Before entering the wallets of Japanese consumers, the yen notes had a long, complex journey involving months of labor and transport by land and air across thousands of kilometers.

And this process has offered a potential new source of income to communities in one of the world’s poorest countries, by providing cash for one of its richest.

Though Japan has pushed for more digital payments in recent years, cash still reigns king, and it trails behind other Asian countries like China that have gone almost completely cashless.

“I really think that Nepal contributed to Japan’s economy, as cash is fundamental to the Japanese economy,” said Tadashi Matsubara, president of Kanpou, the company that produces paper for the Japanese government.

“Without Nepal, Japan would not function.”

The yellow flowers of the paperbush shrub seen in Dolakha, Nepal, in December 2023. - Tadashi Matsubara
The yellow flowers of the paperbush shrub seen in Dolakha, Nepal, in December 2023. - Tadashi Matsubara

The long journey

The path from shrub to bill begins at the foot of the Himalayas in Nepal, near towns that have long been famous not for their agriculture but as gateways to Mount Everest.

Here, every spring, hillsides erupt in yellow – the flowers of the mitsumata plant, also known as argeli or paperbush, native to the Himalayan range.
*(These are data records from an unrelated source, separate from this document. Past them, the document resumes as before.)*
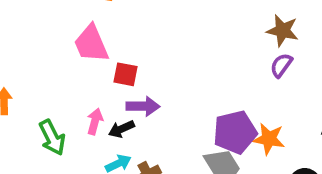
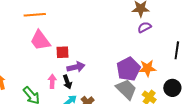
purple semicircle: (281, 65) -> (144, 27), turned 40
black arrow: (121, 129) -> (67, 82), turned -72

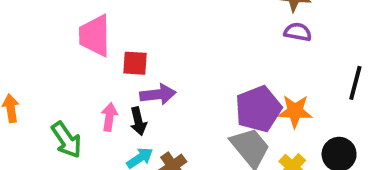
purple semicircle: (144, 27) -> (298, 32), turned 32
pink trapezoid: (40, 40) -> (95, 36), turned 30

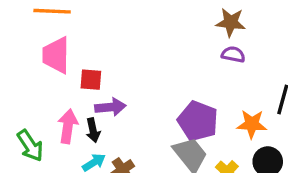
purple pentagon: (258, 109) -> (198, 121), turned -30
orange star: (295, 111) -> (252, 124), moved
pink arrow: (109, 117) -> (68, 126), size x1.4

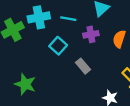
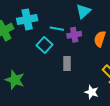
cyan line: (68, 19) -> (57, 29), moved
gray rectangle: (83, 66) -> (67, 63), turned 40

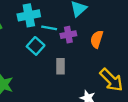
cyan cross: (27, 19) -> (29, 15), moved

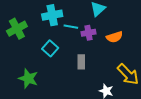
orange semicircle: (97, 39) -> (114, 37), turned -126
cyan square: (36, 46) -> (50, 48), moved

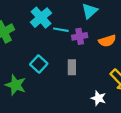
cyan cross: (52, 15) -> (41, 18), turned -30
cyan square: (50, 48) -> (39, 64), moved

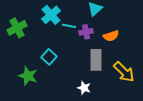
gray rectangle: (72, 67) -> (96, 60), moved, size x1.5
white star: (98, 98) -> (84, 88), moved

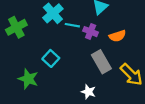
purple cross: (86, 32) -> (91, 32), turned 32
gray rectangle: (96, 60) -> (101, 62), turned -30

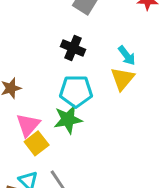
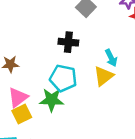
black cross: (73, 48) -> (68, 42), turned -30

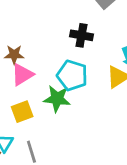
pink triangle: (18, 97) -> (22, 74), moved

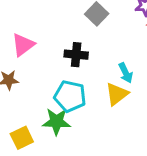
pink triangle: (22, 74) -> (23, 45), moved

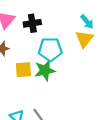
black cross: (76, 55) -> (32, 23), moved
yellow square: (22, 138) -> (23, 70), moved, turned 35

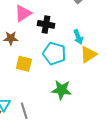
cyan arrow: (87, 22) -> (78, 37), moved
green star: (45, 70) -> (61, 90), moved

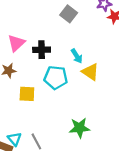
yellow triangle: (88, 54) -> (90, 72), turned -42
green star: (61, 90) -> (79, 128), moved

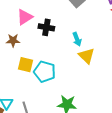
cyan pentagon: (56, 77) -> (45, 72), moved

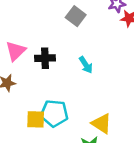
yellow triangle: (87, 56) -> (102, 124), moved
yellow square: (26, 65) -> (36, 119), moved

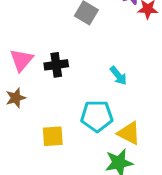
cyan arrow: (86, 65) -> (118, 76), moved
cyan pentagon: (54, 113) -> (97, 116), moved

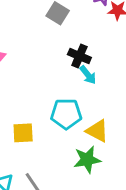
black cross: (56, 65) -> (79, 56), moved, turned 30

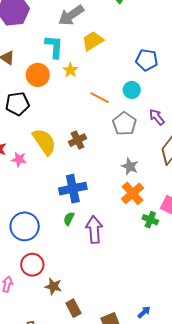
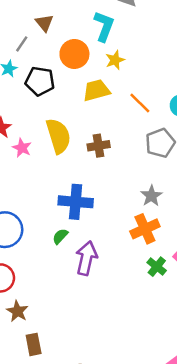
yellow trapezoid: (93, 41) -> (96, 90), moved

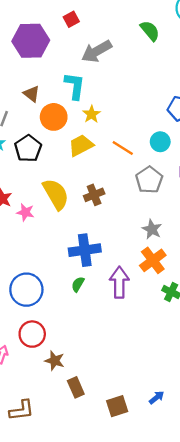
brown triangle: (44, 23) -> (32, 94), moved
black pentagon: (40, 81) -> (28, 148), turned -30
purple arrow: (86, 258) -> (119, 282), moved

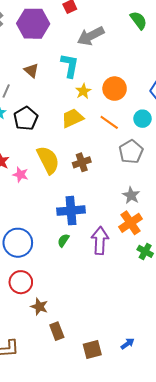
orange circle: (54, 117) -> (115, 89), moved

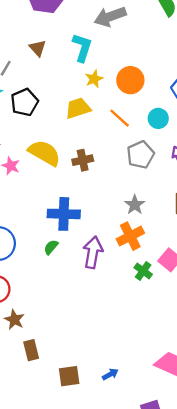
yellow semicircle: (48, 160) -> (44, 153), turned -40

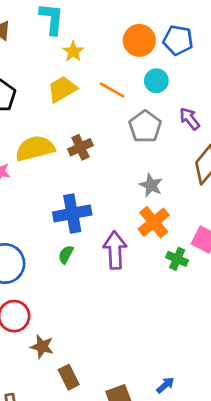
orange circle: (130, 80) -> (139, 40), moved
yellow semicircle: (44, 153) -> (35, 148), turned -32

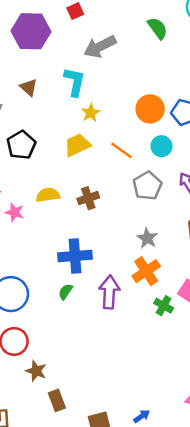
yellow semicircle: (35, 148) -> (48, 195), size x0.7

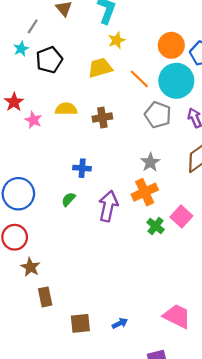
cyan circle: (161, 146) -> (176, 81), size x1.8
gray pentagon: (147, 186) -> (158, 115), turned -30
blue cross: (75, 256) -> (82, 168), size x0.6

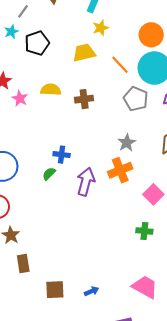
blue cross: (82, 168) -> (62, 155), moved
green cross: (156, 226) -> (144, 231), moved, turned -35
Its bark has long, strong fibers that are perfect for making thin yet durable paper, according to the Kantou website.

It used to be grown domestically in Japan, but production has been slowly dwindling for years, said Matsubara. It’s hard work tied to the countryside, and people are increasingly moving from rural areas to big cities like Tokyo in search of jobs – leaving shrinking villages and dying industries.

“The current reality is that the number of farmers who produce paperbush is becoming smaller and smaller,” Matsubara said.

The diminishing rural population, worsened by Japan’s demographic crisis as birth rates plummet, also mean “there are no heirs, there are no inheritors” to paperbush farms, he added.

That’s where the Nepali supply chain came in.

Farmers processing the paperbush bark in Kathmandu, Nepal, in 2023. - Tadashi Matsubara
Farmers processing the paperbush bark in Kathmandu, Nepal, in 2023. - Tadashi Matsubara

Kanpou first went to Nepal through a charity program in the 1990s to help farmers dig wells – and once there, discovered paperbush growing on mountains as far as the eye could see. They began teaching farmers to cultivate the crop, initially only produced and exported in small quantities.

But as the shortage of Japanese paperbush became evident in the following years, Kanpou and the Nepali farmers ramped up production until they became the main source of the yen bill.